> TASK PROMPT
Copy each line below that includes "Delete".

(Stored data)
--------

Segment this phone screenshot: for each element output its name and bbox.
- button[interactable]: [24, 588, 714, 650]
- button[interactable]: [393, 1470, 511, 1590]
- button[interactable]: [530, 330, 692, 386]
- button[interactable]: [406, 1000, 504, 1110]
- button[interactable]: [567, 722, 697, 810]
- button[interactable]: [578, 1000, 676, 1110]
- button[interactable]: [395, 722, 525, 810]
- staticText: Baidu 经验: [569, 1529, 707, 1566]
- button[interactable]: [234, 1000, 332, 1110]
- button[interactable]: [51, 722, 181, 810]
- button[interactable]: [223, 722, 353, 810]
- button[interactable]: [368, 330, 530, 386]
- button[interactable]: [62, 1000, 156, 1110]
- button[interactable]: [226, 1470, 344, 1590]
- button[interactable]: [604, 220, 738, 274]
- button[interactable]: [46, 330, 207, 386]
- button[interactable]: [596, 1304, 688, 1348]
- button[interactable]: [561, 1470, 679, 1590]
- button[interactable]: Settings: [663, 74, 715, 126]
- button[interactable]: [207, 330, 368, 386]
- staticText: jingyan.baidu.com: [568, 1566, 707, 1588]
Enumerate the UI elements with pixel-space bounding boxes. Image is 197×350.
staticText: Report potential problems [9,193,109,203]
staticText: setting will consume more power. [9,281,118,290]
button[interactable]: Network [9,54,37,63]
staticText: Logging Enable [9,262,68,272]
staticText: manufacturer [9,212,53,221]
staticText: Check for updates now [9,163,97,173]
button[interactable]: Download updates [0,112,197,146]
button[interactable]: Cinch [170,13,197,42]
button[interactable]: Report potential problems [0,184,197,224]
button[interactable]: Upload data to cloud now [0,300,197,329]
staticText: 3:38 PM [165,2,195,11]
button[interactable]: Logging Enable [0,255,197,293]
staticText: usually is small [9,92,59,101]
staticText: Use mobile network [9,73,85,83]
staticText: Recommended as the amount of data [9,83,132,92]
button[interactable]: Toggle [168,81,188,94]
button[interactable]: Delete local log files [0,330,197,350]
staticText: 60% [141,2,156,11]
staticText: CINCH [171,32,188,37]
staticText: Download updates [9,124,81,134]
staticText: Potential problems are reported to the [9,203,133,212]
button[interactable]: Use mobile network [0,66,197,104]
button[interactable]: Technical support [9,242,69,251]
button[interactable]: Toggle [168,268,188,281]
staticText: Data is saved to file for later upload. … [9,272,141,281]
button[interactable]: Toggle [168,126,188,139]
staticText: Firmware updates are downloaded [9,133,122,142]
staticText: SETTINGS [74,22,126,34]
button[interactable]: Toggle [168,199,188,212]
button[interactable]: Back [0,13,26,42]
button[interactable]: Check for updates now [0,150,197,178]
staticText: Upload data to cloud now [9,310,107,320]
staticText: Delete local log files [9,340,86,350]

--------

> EXERCISE OUTPUT
button[interactable]: Delete local log files [0,330,197,350]
staticText: Delete local log files [9,340,86,350]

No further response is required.